Forum How do I...?

Problems with convert_string_to_passthru on Windows

whittaker007
Hi there,

We are running Prince 8.1 on an server running Ububtu 10 which is serving up PDF versions of content on our Drupal web site using a custom module. I have set it up so that I can create PDFs directly using convert_string_to_passthru and indirectly using convert_string_to_file and generating a link to the file in the HTML output.

Because the content may change and we are not expecting a large volume of PDF requests we would much prefer to use the convert_string_to_passthru method to provide direct downloads rather than saving the PDFs on the server.

This is working perfectly on Mac and Ubuntu browsers, but on Windows XP running Chrome or IE8 (I haven't had a chance to test Windows 7 or 8 or other browsers on XP) the resulting file opened in Adobe Acrobat Reader reports the following error:

"Acrobat may not display the page correctly.

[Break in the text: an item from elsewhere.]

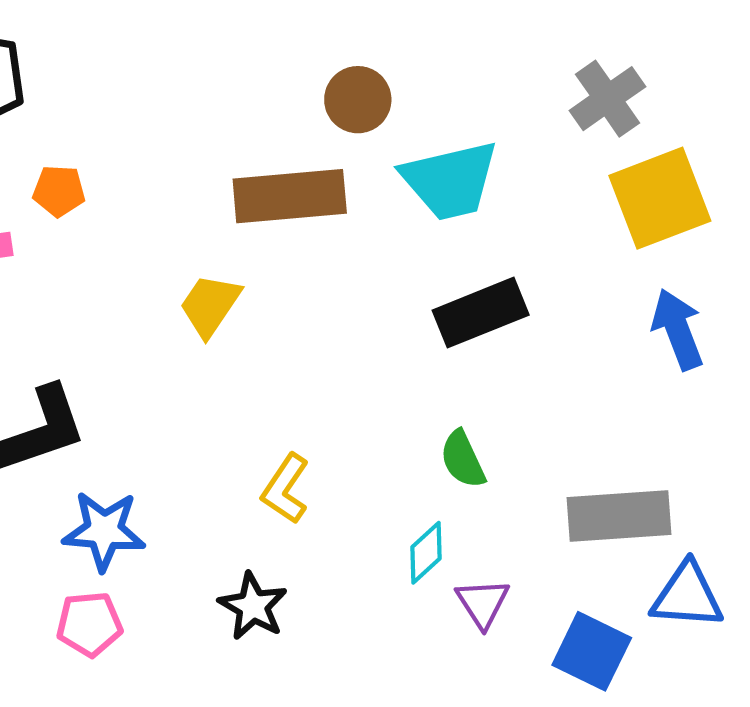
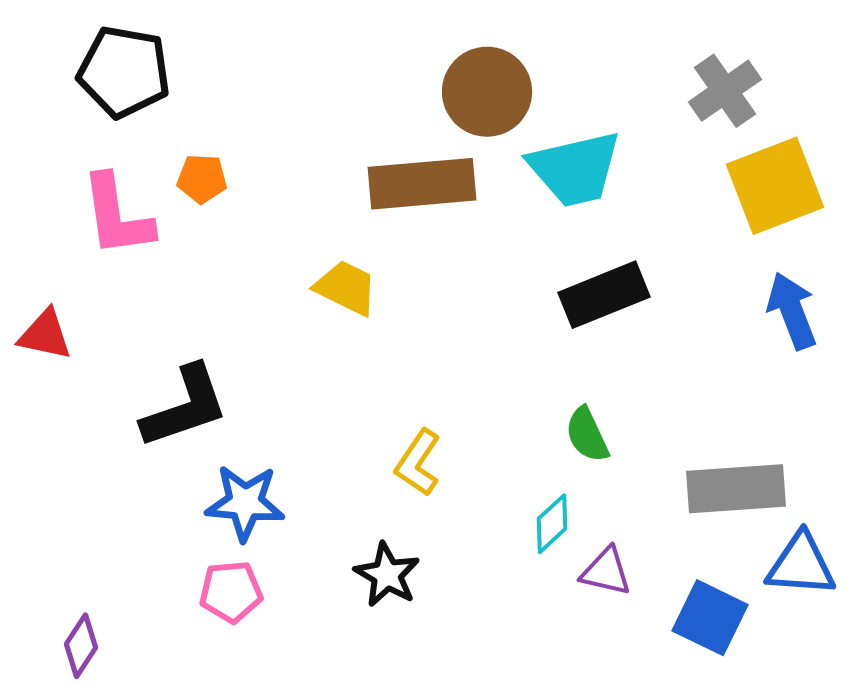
brown circle: (358, 100) -> (487, 92), size x1.4
yellow trapezoid: (210, 305) -> (346, 288), turned 82
purple triangle: (483, 603) -> (606, 572), turned -44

Please contact the person who created the PDF document to correct the problem."

And indeed we get no content in the PDF except the page background colour.

The same process using the convert_string_to_file method does produce a valid PDF on XP, so I figured the problem must be in the way we are serving the files using the convert_string_to_passthru method. But I checked the headers and cleaned the output buffer but nothing seems to help.

The log file reports no errors during this process:

Wed Jul 31 15:03:15 2013: ---- begin
Wed Jul 31 15:03:15 2013: Loading document...
Wed Jul 31 15:03:16 2013: Converting document...
Wed Jul 31 15:03:16 2013: finished: success
Wed Jul 31 15:03:16 2013: ---- end


This is the PHP code we are currently using to output the PDF:

  switch ($output_mode) {
    case OUTPUT_SCREEN:
      drupal_deliver_html_page($input_node);
    break;

    case OUTPUT_DOWNLOAD:
      ob_start();
      $result = $prince->convert_string_to_passthru($input_html);
      $pdf = ob_get_contents();
      ob_end_clean();

      if (!strlen($result)) {
        // handle errors
      } else {
        header("Content-Transfer-Encoding: binary");
        // header("Pragma: public"); // required
        // header("Expires: 0");
        header("Cache-Control: must-revalidate, post-check=0, pre-check=0");
        // header("Cache-Control: private", FALSE); // required for certain browsers
        header("Content-Type: application/pdf");
        header('Content-Disposition: attachment; filename="'.$output_filename.'";');
      // header("Content-Length: ".$fsize);
        print $pdf;
        ob_end_flush(); //now the headers are sent
      }
    break;

    case OUTPUT_FILE:
      // check the output folder exists, create it if it doesn't
      // file_prepare_directory() passes the $dir by reference, so can't use
      // the constant dirstly
      $dir = DOWNLOAD_PATH;
      file_prepare_directory($dir, FILE_CREATE_DIRECTORY);
      @$prince->convert_string_to_file($input_html, $output_realpath, $msgs);
      $input_node = '<h3><a href="' . $output_url . '?' . time() . '">Download the PDF</a></h3><br /><hr /><br />' . $msgs . $input_node;
      drupal_deliver_html_page(drupal_render_page($input_node));
    break;
  }


Any idea what the problem is or how to fix it?
mikeday
One possibility that springs to mind is that Acrobat embedded in IE often makes partial byte range requests for PDF files to load them incrementally, and that might be messing things up. If you are able to check the web server logs when accessing the PDF from IE, you should see some numbers on the request line indicating it is attempting to retrieve only part of the file.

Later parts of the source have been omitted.